Emprendieron, pues, la marcha al amanecer de un claro día por los escarpados montes de la orilla derecha del Veral. Ibero, inseparable de Quirós, llegó con este y otros tres a la Pardina, donde comieron y se proveyeron de armas; pasaron la Hoz por una elevada cornisa de piedra que iba ondulando al son del río, y contemplaban desde vertiginosa altura la cristalina corriente, en la cual se distinguían las enormes truchas, dueñas de su elemento en aquella región abrupta y solitaria. Reuniéronse al día siguiente en Biniés unos cincuenta hombres a la sombra de un gigantesco y seculoso nogal que en aquella tierra existe, decano de los nogales españoles, y uno de los más nobles, venerables y opulentos árboles que los siglos han perpetuado en el mundo. De Biniés partieron para Javierregay, donde ya eran sesenta y pico, y allí les salió al encuentro un emisario de Moriones. Llamábase Miranda, y era sargento de Artillería de los que escaparon el 22 de Junio. El tal les transmitió la orden de que marcharan en dirección de la Sierra de Marcuello, donde se unirían a las fuerzas de Moriones y Pierrad.
Andando en el rumbo indicado, les contó el sargento Miranda que Moriones había empleado los medios de guerra más enérgicos para llevar a su campo a todos los carabineros de las Comandancias que prestaban servicio en aquella parte del Pirineo. Fácilmente consiguió la incorporación de muchos números; pero con la oficialidad no fue tan afortunado: algún teniente, algún capitán perecieron en esta brega, y otros escaparon a Francia. Con este ten con ten reunió don Domingo como unos cuatrocientos carabineros.

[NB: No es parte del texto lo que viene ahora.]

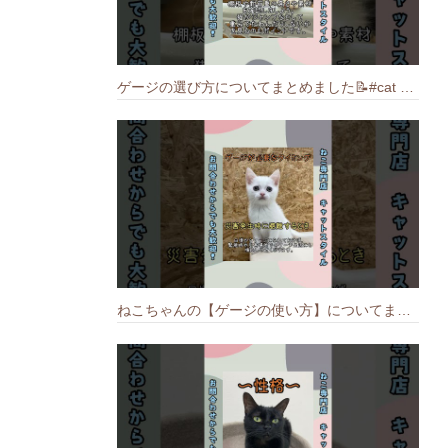
ゲージの選び方についてまとめました️📝#cat #猫のいる暮らし #ねこ #キャット #munchkin
ねこちゃんの【ゲージの使い方】についてまとめました️🐱📝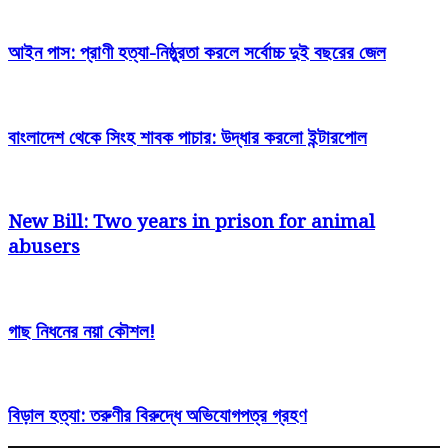
আইন পাস: প্রাণী হত্যা-নিষ্ঠুরতা করলে সর্বোচ্চ দুই বছরের জেল
বাংলাদেশ থেকে সিংহ শাবক পাচার: উদ্ধার করলো ইন্টারপোল
New Bill: Two years in prison for animal
abusers
গাছ নিধনের নয়া কৌশল!
বিড়াল হত্যা: তরুণীর বিরুদ্ধে অভিযোগপত্র গ্রহণ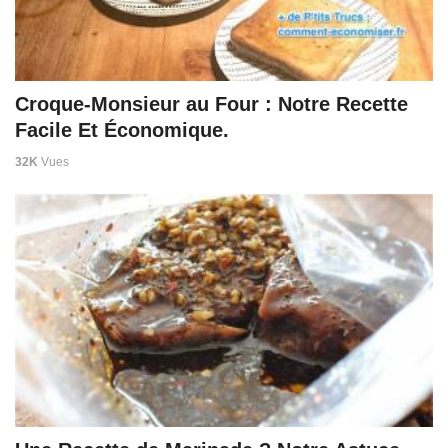
Croque-Monsieur au Four : Notre Recette
Facile Et Économique.
32K
Vues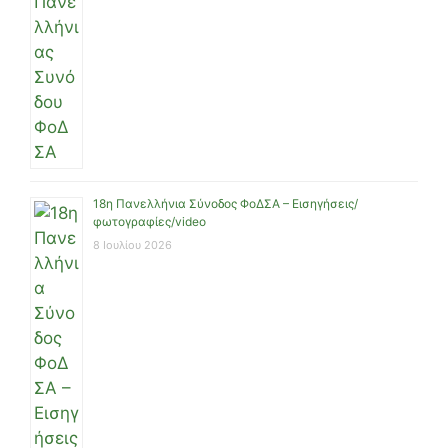
18η Πανελλήνια Σύνοδος ΦοΔΣΑ – Εισηγήσεις/
φωτογραφίες/video
8 Ιουλίου 2026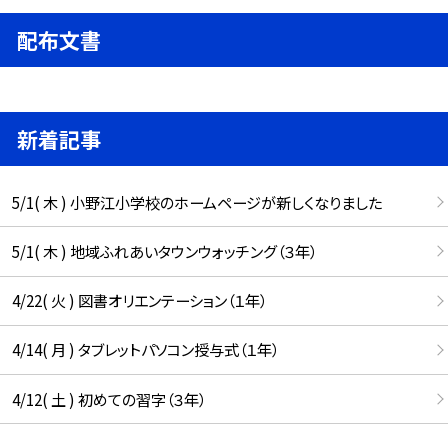
配布文書
新着記事
5/1( 木 ) 小野江小学校のホームページが新しくなりました
5/1( 木 ) 地域ふれあいタウンウォッチング（３年）
4/22( 火 ) 図書オリエンテーション（１年）
4/14( 月 ) タブレットパソコン授与式（１年）
4/12( 土 ) 初めての習字（３年）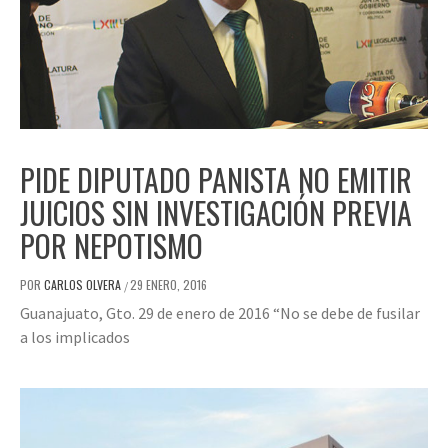
PIDE DIPUTADO PANISTA NO EMITIR
JUICIOS SIN INVESTIGACIÓN PREVIA
POR NEPOTISMO
POR
CARLOS OLVERA
29 ENERO, 2016
/
Guanajuato, Gto. 29 de enero de 2016 “No se debe de fusilar
a los implicados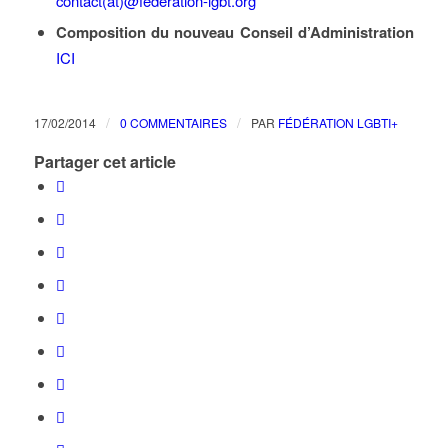
contact(at)@federation-lgbt.org
Composition du nouveau Conseil d’Administration
ICI
/
/
17/02/2014
0 COMMENTAIRES
PAR
FÉDÉRATION LGBTI+
Partager cet article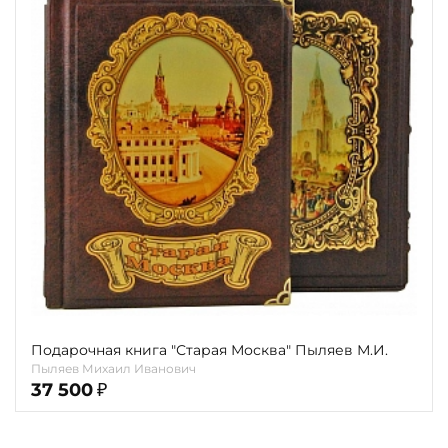
Подарочная книга "Старая Москва" Пыляев М.И.
Пыляев Михаил Иванович
37 500
₽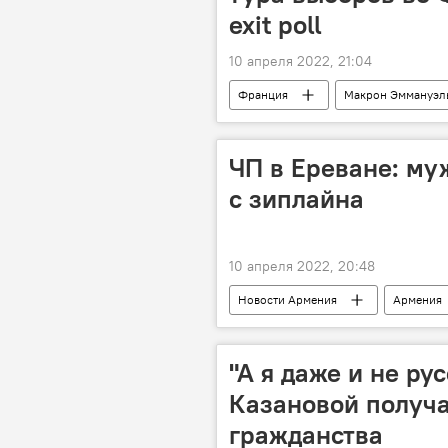
exit poll
10 апреля 2022, 21:04
Франция
Макрон Эммануэл
ЧП в Ереване: му
с зиплайна
10 апреля 2022, 20:48
Новости Армения
Армения
"А я даже и не ру
Казановой получа
гражданства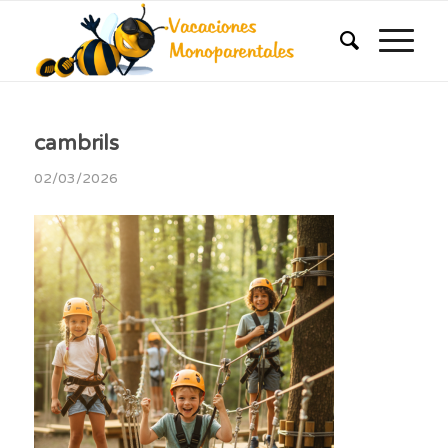
cambrils
02/03/2026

Conviene apuntar aquí que a la salida de Javierregay el sagaz contrabandista Garcijiménez pidió permiso al jefe para ir a Tiermas a traer veinte hombres que allí tenía dispuestos. Partió con esta encomienda el cuco ansotano, llevándose al Pollero en clase de ayudante, y a ninguno de los dos se le volvió a ver más... Traspasaron los expedicionarios el riscoso laberinto en cuyo seno está San Juan de la Peña, cuna gloriosa de la nacionalidad aragonesa; descendieron al valle del Gállego, vadearon este río, y siguiendo por terreno quebrado, amanecieron en un pueblo llamado Linás, donde estaban Pierrad y Moriones. Acomodáronse allí lo mejor que se pudo. La pobreza del lugar apenas les brindaba lo preciso para sustentarse miserablemente, y la precipitación fatal de los sucesos no les dio tiempo para el descanso. Antes de mediodía se supo que venían contra los sublevados tropas del Gobierno. Pierrad y Moriones deliberaron en medio de la plaza, y se convino en que este dirigiría la acción, quedándose el General con su gente, como cuerpo de reserva, detrás del pueblo, a la falda de las colinas circundantes.
Un segundo espía patriota llegó a Linás a uña de caballo; trajo la noticia de que venía el General Manso de Zúñiga con Cazadores de Ciudad Rodrigo, una sección de Caballería y buen golpe de Guardias civiles. Como en estas exaltaciones del espíritu político en guerra la mente popular propende a las formas pintorescas, el emisario venido de Huesca terminó su mensaje con esta pincelada de colorido africano: «Al salir para acá, Manso de Zúñiga ha dicho que volvería con la cabeza de Moriones atada a la cola de su caballo».